Why use the \(L_\infty\) norm? It measures the maximum deviation or “worst-case error.” A sequence of functions \(f_n\) converges to \(f\) in this norm (\(\Vert f_n - f \Vert_\infty \to 0\)) if and only if the convergence is uniform. Uniform convergence is a powerful property, ensuring that approximations are good “everywhere at once” and that properties like continuity are preserved in the limit.

3. Completeness: The Defining Feature of Banach Spaces

A norm induces a metric \(d(x,y) = \Vert x-y \Vert\), allowing us to define convergence and Cauchy sequences. As with Hilbert spaces, completeness is the crucial property that ensures our space has no “holes.”

Definition 3.1: Banach Space

A Banach space is a normed vector space that is complete with respect to the metric induced by its norm. This means every Cauchy sequence of vectors converges to a limit that is also within the space.

All Hilbert spaces are Banach spaces, but the converse is not true. The spaces defined by the norms we just explored are prime examples of Banach spaces that are not Hilbert spaces.

Key Examples of Banach Spaces

  • The \(L_p(\Omega)\) spaces: For any measure space \(\Omega\) and \(1 \le p \le \infty\), the space \(L_p(\Omega)\) of functions with a finite \(L_p\)-norm is a Banach space. The proof of this (part of the Riesz-Fischer theorem) is a cornerstone of modern analysis.
    • For \(p=2\), \(L_2(\Omega)\) is a Hilbert space.
    • For \(p \neq 2\), \(L_p(\Omega)\) is a Banach space but not a Hilbert space.
  • The space \(C(K)\)$: The space of all continuous functions on a compact set \(K\) (e.g., \([a,b]\)), equipped with the supremum norm \(\Vert f \Vert_\infty\), is a Banach space.

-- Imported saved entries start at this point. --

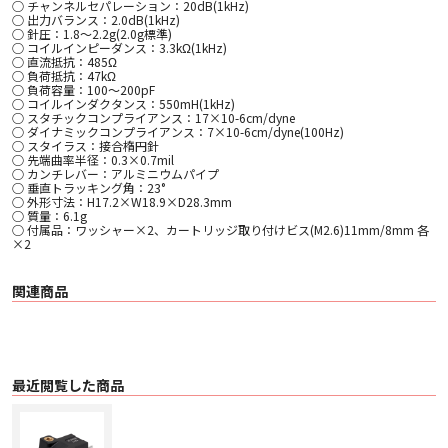
○ チャンネルセパレーション：20dB(1kHz)
○ 出力バランス：2.0dB(1kHz)
○ 針圧：1.8～2.2g(2.0g標準)
○ コイルインピーダンス：3.3kΩ(1kHz)
○ 直流抵抗：485Ω
○ 負荷抵抗：47kΩ
○ 負荷容量：100〜200pF
○ コイルインダクタンス：550mH(1kHz)
○ スタチックコンプライアンス：17×10-6cm/dyne
○ ダイナミックコンプライアンス：7×10-6cm/dyne(100Hz)
○ スタイラス：接合楕円針
○ 先端曲率半径：0.3×0.7mil
○ カンチレバー：アルミニウムパイプ
○ 垂直トラッキング角：23°
○ 外形寸法：H17.2×W18.9×D28.3mm
○ 質量：6.1g
○ 付属品：ワッシャー×2、カートリッジ取り付けビス(M2.6)11mm/8mm 各
×2
関連商品
最近閲覧した商品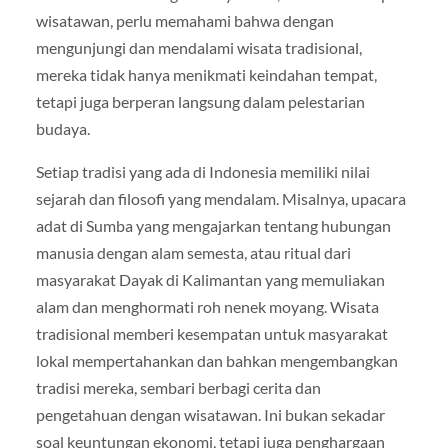
wisatawan, perlu memahami bahwa dengan
mengunjungi dan mendalami wisata tradisional,
mereka tidak hanya menikmati keindahan tempat,
tetapi juga berperan langsung dalam pelestarian
budaya.
Setiap tradisi yang ada di Indonesia memiliki nilai
sejarah dan filosofi yang mendalam. Misalnya, upacara
adat di Sumba yang mengajarkan tentang hubungan
manusia dengan alam semesta, atau ritual dari
masyarakat Dayak di Kalimantan yang memuliakan
alam dan menghormati roh nenek moyang. Wisata
tradisional memberi kesempatan untuk masyarakat
lokal mempertahankan dan bahkan mengembangkan
tradisi mereka, sembari berbagi cerita dan
pengetahuan dengan wisatawan. Ini bukan sekadar
soal keuntungan ekonomi, tetapi juga penghargaan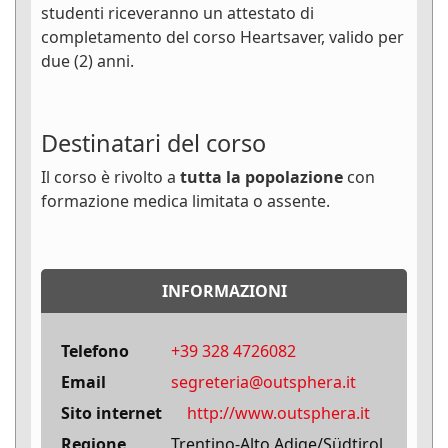
studenti riceveranno un attestato di
completamento del corso Heartsaver, valido per
due (2) anni.
Destinatari del corso
Il corso è rivolto a
tutta la popolazione
con
formazione medica limitata o assente.
INFORMAZIONI
Telefono
+39 328 4726082
Email
segreteria@outsphera.it
Sito internet
http://www.outsphera.it
Regione
Trentino-Alto Adige/Südtirol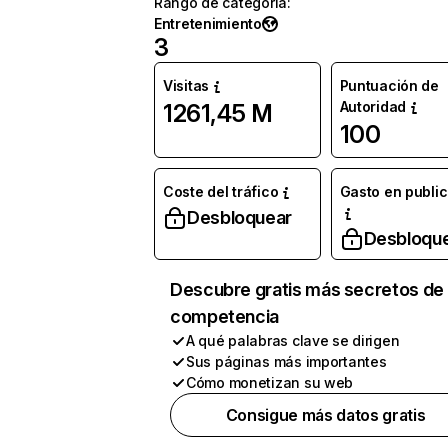
Rango de categoría
:
Entretenimiento
3
Visitas
Puntuación de
Autoridad
1261,45 M
100
Coste del tráfico
Gasto en publi
Desbloquear
Desbloqu
Descubre gratis más secretos de 
competencia
A qué palabras clave se dirigen
Sus páginas más importantes
Cómo monetizan su web
Consigue más datos gratis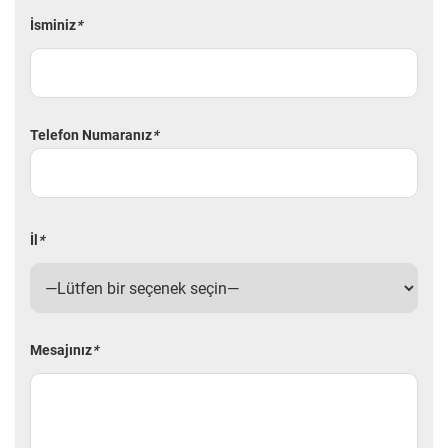
İsminiz
*
Telefon Numaranız
*
İl
*
Mesajınız
*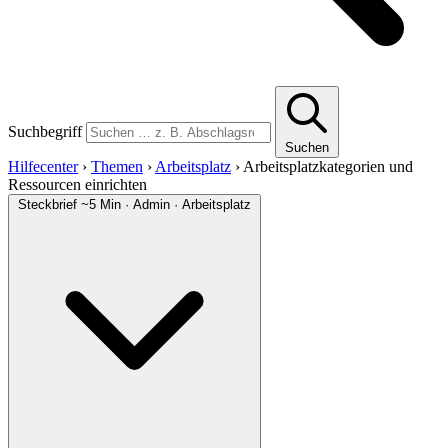
Suchbegriff
Suchen
Hilfecenter
›
Themen
›
Arbeitsplatz
›
Arbeitsplatzkategorien und
Ressourcen einrichten
Steckbrief
~5 Min · Admin · Arbeitsplatz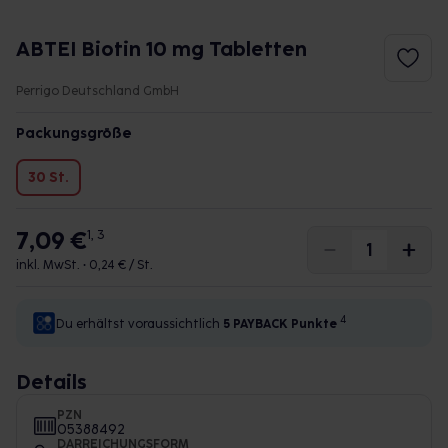
ABTEI Biotin 10 mg Tabletten
Perrigo Deutschland GmbH
Packungsgröße
30 St.
7,09 €
1, 3
inkl. MwSt. •
0,24 € / St.
4
Du erhältst voraussichtlich
5 PAYBACK
Punkte
Details
PZN
05388492
DARREICHUNGSFORM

    Proof Sketch: Completeness of \(C(K)\)

    Let \((f_n)\) be a Cauchy sequence in \(C(K)\). The proof follows three steps:

    1. Define a candidate limit: For each point \(x \in K\), the sequence of numbers \((f_n(x))\) is Cauchy in \(\mathbb{R}\) (or \(\mathbb{C}\)), so it converges. We define our limit function as \(f(x) := \lim_{n \to \infty} f_n(x)\).
    2. Show uniform convergence: We show that the convergence \(f_n \to f\) is uniform. This means \(\Vert f_n - f \Vert_\infty \to 0\), so the convergence happens in the norm of the space.
    3. Show the limit is in the space: A key theorem of analysis states that the uniform limit of a sequence of continuous functions is itself continuous. Therefore, \(f \in C(K)\).

    Since every Cauchy sequence converges to a limit within the space, \(C(K)\) is complete and thus a Banach space.

  • The sequence spaces \(\ell_p\): For \(1 \le p \le \infty\), the space \(\ell_p\) of sequences \(\mathbf{x}=(x_1, x_2, \dots)\) with finite \(\Vert \mathbf{x} \Vert_p\) is a Banach space. Again, only \(\ell_2\) is a Hilbert space.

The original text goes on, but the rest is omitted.